Icerigger
- Cover of the first edition
- Author: Alan Dean Foster
- Cover artist: Dean Ellis
- Language: English
- Genre: Science fiction
- Publisher: Ballantine Books
- Publication date: 1974
- Publication place: United States
- Media type: Print (Paperback)
- Pages: 304
- ISBN: 0-345-23836-2
- OCLC: 1956381
- Followed by: Mission to Moulokin

= Icerigger =

1974 science fiction novel by Alan Dean Foster

Icerigger is a 1974 science fiction novel by American writer Alan Dean Foster. Like many of Foster's science-fiction novels, Icerigger takes place within his Humanx Commonwealth fictional universe. The book's two sequels are Mission to Moulokin and The Deluge Drivers.

==Plot==
Following a criminal kidnapping gone wrong, Ethan Frome Fortune, a simple salesman and sophisticated interstellar traveler, finds himself stranded on the alien, deadly frozen world of Tran-Ky-Ky. With him are professional adventurer/soldier of fortune Skua September, the interstellar tycoon and his daughter who were the targets of the kidnapping, a vacationing schoolteacher, and the sole surviving kidnapper.
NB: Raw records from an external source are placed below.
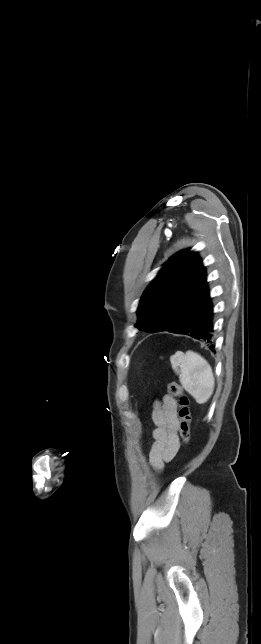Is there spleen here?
Returning <instances> with one entry per match:
<instances>
[{"mask_svg": "<svg viewBox=\"0 0 261 644\" xmlns=\"http://www.w3.org/2000/svg\"><path fill=\"white\" fill-rule=\"evenodd\" d=\"M172 369L179 374L183 388L199 404L208 401L214 391L215 380L210 364L191 350L177 351L170 357Z\"/></svg>", "mask_w": 261, "mask_h": 644, "instance_id": "obj_1", "label": "spleen"}]
</instances>
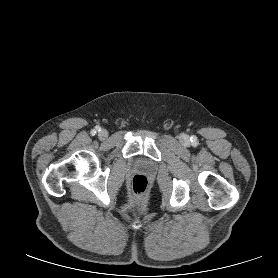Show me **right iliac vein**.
I'll list each match as a JSON object with an SVG mask.
<instances>
[{"mask_svg": "<svg viewBox=\"0 0 278 278\" xmlns=\"http://www.w3.org/2000/svg\"><path fill=\"white\" fill-rule=\"evenodd\" d=\"M98 136L101 139H106L108 137V131L105 130V129H102V130L99 131Z\"/></svg>", "mask_w": 278, "mask_h": 278, "instance_id": "obj_1", "label": "right iliac vein"}]
</instances>
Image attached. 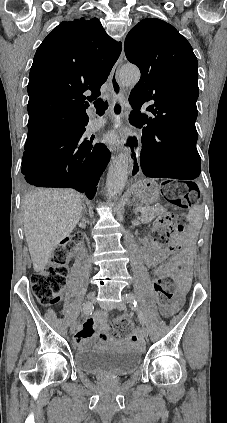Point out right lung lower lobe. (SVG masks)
Masks as SVG:
<instances>
[{
	"instance_id": "1",
	"label": "right lung lower lobe",
	"mask_w": 227,
	"mask_h": 423,
	"mask_svg": "<svg viewBox=\"0 0 227 423\" xmlns=\"http://www.w3.org/2000/svg\"><path fill=\"white\" fill-rule=\"evenodd\" d=\"M59 114L54 107L40 106L29 119L35 120ZM76 124L53 139L25 149L22 173L26 181L37 187L73 188L92 199L100 175L109 162L110 152L102 144L93 145L85 137L88 124L86 112Z\"/></svg>"
}]
</instances>
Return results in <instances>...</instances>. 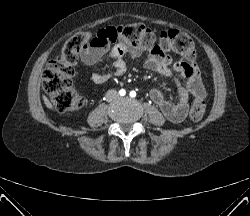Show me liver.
Listing matches in <instances>:
<instances>
[{"mask_svg": "<svg viewBox=\"0 0 250 216\" xmlns=\"http://www.w3.org/2000/svg\"><path fill=\"white\" fill-rule=\"evenodd\" d=\"M43 100H44V103L46 105L47 108L49 109H52V104L50 103V101L48 100V98L46 96H43Z\"/></svg>", "mask_w": 250, "mask_h": 216, "instance_id": "liver-1", "label": "liver"}]
</instances>
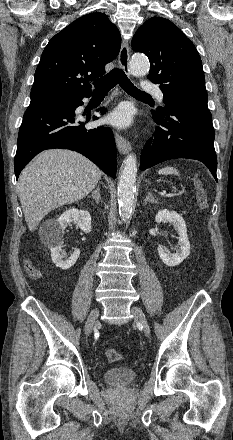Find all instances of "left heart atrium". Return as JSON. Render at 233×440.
I'll use <instances>...</instances> for the list:
<instances>
[{
	"label": "left heart atrium",
	"mask_w": 233,
	"mask_h": 440,
	"mask_svg": "<svg viewBox=\"0 0 233 440\" xmlns=\"http://www.w3.org/2000/svg\"><path fill=\"white\" fill-rule=\"evenodd\" d=\"M107 121L120 128L127 127L132 122L131 111L127 106L120 105L108 115Z\"/></svg>",
	"instance_id": "obj_1"
}]
</instances>
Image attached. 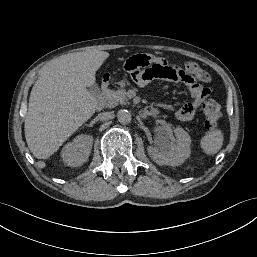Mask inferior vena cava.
I'll list each match as a JSON object with an SVG mask.
<instances>
[{"mask_svg": "<svg viewBox=\"0 0 257 257\" xmlns=\"http://www.w3.org/2000/svg\"><path fill=\"white\" fill-rule=\"evenodd\" d=\"M111 116V112H102L98 114L97 119L98 120H106Z\"/></svg>", "mask_w": 257, "mask_h": 257, "instance_id": "obj_1", "label": "inferior vena cava"}]
</instances>
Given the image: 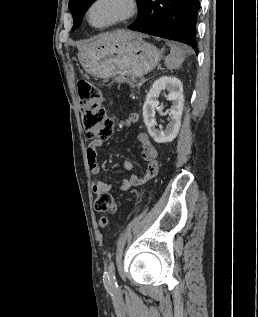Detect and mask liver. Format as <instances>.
I'll return each mask as SVG.
<instances>
[{"label":"liver","mask_w":258,"mask_h":317,"mask_svg":"<svg viewBox=\"0 0 258 317\" xmlns=\"http://www.w3.org/2000/svg\"><path fill=\"white\" fill-rule=\"evenodd\" d=\"M135 32H130V30H116V32H105V34H99L95 38H89L91 42H81L80 46H100V44H109V42H125V40H132L134 38Z\"/></svg>","instance_id":"6515ba94"}]
</instances>
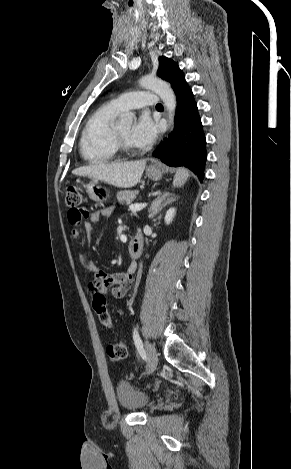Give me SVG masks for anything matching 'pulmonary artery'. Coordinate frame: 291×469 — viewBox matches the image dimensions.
Segmentation results:
<instances>
[{
  "mask_svg": "<svg viewBox=\"0 0 291 469\" xmlns=\"http://www.w3.org/2000/svg\"><path fill=\"white\" fill-rule=\"evenodd\" d=\"M112 105L120 111L154 107L159 103L157 95L148 91H135L122 94L111 101Z\"/></svg>",
  "mask_w": 291,
  "mask_h": 469,
  "instance_id": "1",
  "label": "pulmonary artery"
}]
</instances>
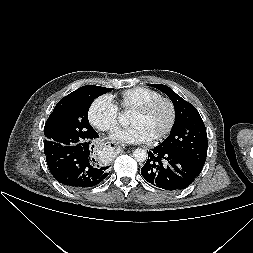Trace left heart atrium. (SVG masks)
<instances>
[{
  "instance_id": "1",
  "label": "left heart atrium",
  "mask_w": 253,
  "mask_h": 253,
  "mask_svg": "<svg viewBox=\"0 0 253 253\" xmlns=\"http://www.w3.org/2000/svg\"><path fill=\"white\" fill-rule=\"evenodd\" d=\"M112 138L128 144L146 143L154 139L143 126L138 124L119 129L113 134Z\"/></svg>"
}]
</instances>
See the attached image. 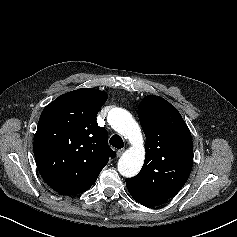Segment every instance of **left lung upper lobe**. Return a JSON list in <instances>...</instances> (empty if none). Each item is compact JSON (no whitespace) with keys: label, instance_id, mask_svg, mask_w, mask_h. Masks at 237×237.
<instances>
[{"label":"left lung upper lobe","instance_id":"1","mask_svg":"<svg viewBox=\"0 0 237 237\" xmlns=\"http://www.w3.org/2000/svg\"><path fill=\"white\" fill-rule=\"evenodd\" d=\"M146 136L144 165L126 179L133 199L146 207L165 203L186 183L193 158L192 137L178 110L165 99L148 95L138 107Z\"/></svg>","mask_w":237,"mask_h":237}]
</instances>
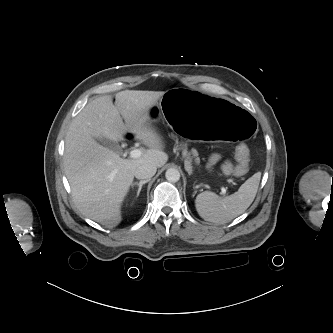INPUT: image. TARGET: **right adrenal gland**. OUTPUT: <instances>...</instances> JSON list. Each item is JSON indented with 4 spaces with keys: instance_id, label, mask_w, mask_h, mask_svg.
<instances>
[{
    "instance_id": "1",
    "label": "right adrenal gland",
    "mask_w": 333,
    "mask_h": 333,
    "mask_svg": "<svg viewBox=\"0 0 333 333\" xmlns=\"http://www.w3.org/2000/svg\"><path fill=\"white\" fill-rule=\"evenodd\" d=\"M149 181H150V179H148V180H143V181H140V182H135V183H133V184L131 185L132 188H134L135 186H138L137 196H136V197L139 196L140 191H141V189H142V186H143L144 184L148 183Z\"/></svg>"
}]
</instances>
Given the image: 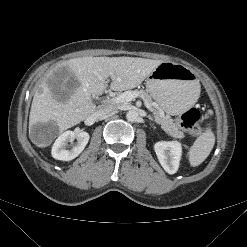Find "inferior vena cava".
Wrapping results in <instances>:
<instances>
[{
    "mask_svg": "<svg viewBox=\"0 0 247 247\" xmlns=\"http://www.w3.org/2000/svg\"><path fill=\"white\" fill-rule=\"evenodd\" d=\"M115 112V108L111 105H100L97 107L96 111L93 113L95 118H102L111 113Z\"/></svg>",
    "mask_w": 247,
    "mask_h": 247,
    "instance_id": "602c4592",
    "label": "inferior vena cava"
}]
</instances>
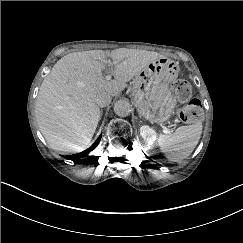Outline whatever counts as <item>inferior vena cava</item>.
<instances>
[{
	"label": "inferior vena cava",
	"instance_id": "1",
	"mask_svg": "<svg viewBox=\"0 0 243 243\" xmlns=\"http://www.w3.org/2000/svg\"><path fill=\"white\" fill-rule=\"evenodd\" d=\"M111 102V97L107 92L98 93L95 98V103L99 107H105Z\"/></svg>",
	"mask_w": 243,
	"mask_h": 243
}]
</instances>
They survive the frigid conditions and indigenous flora and fauna in their wrecked lifeboat long enough to be rescued by representatives of the local feudal government—who are facing a crisis of their own. Their arrival, and the fantastic wealth represented by the worked metal of their lifeboat, has coincided with an upcoming visit of The Horde. This nomadic swarm descends on various city-states every one to two years, exacting tribute as the price for not destroying their community... while rampaging through it. This time, the locals have decided to put up a fight.

Fortune and his companions soon realize that their only hope of reaching the planet's sole interstellar outpost—a year's perilous journey away by local wind-driven ice-rafts—lies in actively supporting their hosts in their fight for survival.